# Floor buffer tripping breaker



## bmartin (Dec 30, 2005)

A friend of mine bought a new floor buffer for cleaning concrete floors for staining. The problem is it trips a 20 amp breaker about half the time that you use it and almost always if you use an extension cord. I don't have the motor rating but it does have a 15 amp plug end on it. Machine is brand new and has done this from day 1. Also will trip the reset button on their 5500 watt generator. Once running it works fine, it always blows at start up. Any help would be appreciated.


----------



## mdshunk (Mar 13, 2005)

Something might be too tight on that motor. Bearings, belts, gears, whatever.... 

If you start it with it tipped back on the back wheels, will it still trip the breaker? 

Motors draw a heck of a lot on startup. A properly designed floor buffer should not be drawing so much that it trips a breaker, however. That's what makes me think this thing has troubles with something being tight. I'm just guessing, mainly. If I had the buffer in front of me, I could tell you in about 2 minutes what the trouble is, but I'm just not all that famaliar with floor buffers to be able to pin it down further. I've fixed cords on a few, but that's about it.


----------



## bmartin (Dec 30, 2005)

still trips when started on it's wheels. Why would it trip more if it's on a properly rated extension cord?


----------



## mdshunk (Mar 13, 2005)

bmartin said:


> still trips when started on it's wheels. Why would it trip more if it's on a properly rated extension cord?


Voltage drop, brother. The longer the cord, the less the voltage at the motor. Less voltage equals more amps drawn equals breaker tripping easier. Buffers almost always have 50' of #14 cord, although #12 would provide better service. If you want to add another 50' extension cord, it better be at least #12 or better yet #10. 

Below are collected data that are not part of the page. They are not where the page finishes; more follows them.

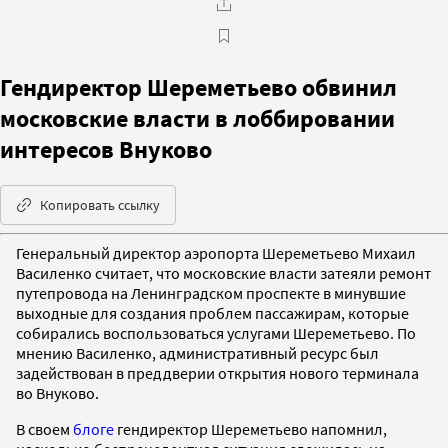
Гендиректор Шереметьево обвинил
моcковские власти в лоббировании
интересов Внуково
Копировать ссылку
Генеральный директор аэропорта Шереметьево Михаил
Василенко считает, что московские власти затеяли ремонт
путепровода на Ленинградском проспекте в минувшие
выходные для создания проблем пассажирам, которые
собирались воспользоваться услугами Шереметьево. По
мнению Василенко, административный ресурс был
задействован в преддверии открытия нового терминала
во Внуково.
В своем
блоге
гендиректор Шереметьево напомнил,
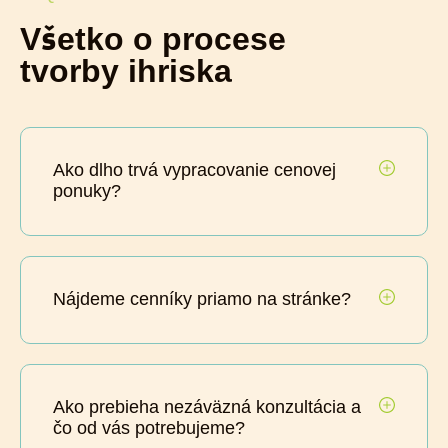
Všetko o procese
tvorby ihriska
Ako dlho trvá vypracovanie cenovej
ponuky?
Nájdeme cenníky priamo na stránke?
Ako prebieha nezáväzná konzultácia a
čo od vás potrebujeme?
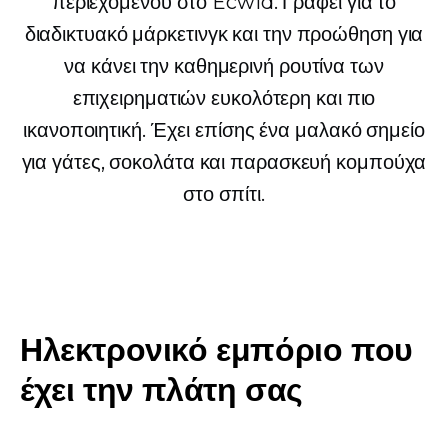
περιεχομένου στο Ecwid. Γράφει για το
διαδικτυακό μάρκετινγκ και την προώθηση για
να κάνει την καθημερινή ρουτίνα των
επιχειρηματιών ευκολότερη και πιο
ικανοποιητική. Έχει επίσης ένα μαλακό σημείο
για γάτες, σοκολάτα και παρασκευή κομπούχα
στο σπίτι.
Ηλεκτρονικό εμπόριο που
έχει την πλάτη σας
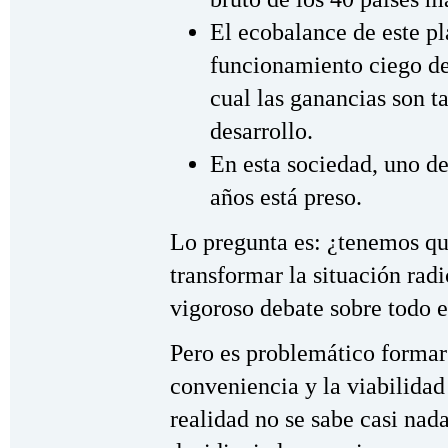
El ecobalance de este pl
funcionamiento ciego de
cual las ganancias son 
desarrollo.
En esta sociedad, uno d
años está preso.
Lo pregunta es: ¿tenemos qu
transformar la situación rad
vigoroso debate sobre todo 
Pero es problemático formar
conveniencia y la viabilida
realidad no se sabe casi nad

I don't want to cloud the issue though. I'm nearly certain that your problem has nothing to do with the cord, unless it happens to also be sorely undersized from the factory.


----------



## Speedy Petey (Sep 30, 2003)

Don't forget the "grip" the female end of an extension cord has. Also, the receptacle in the wall.
When they get weak and lose their grip it causes higher resistance and they get hot. This can also cause tripping.


----------



## Double-A (Jul 3, 2006)

Speedy Petey said:


> When they get weak and lose their grip it causes higher resistance and they get hot. This can also cause tripping.


I hate it when I trip 'cause she lost her grip.:w00t:


----------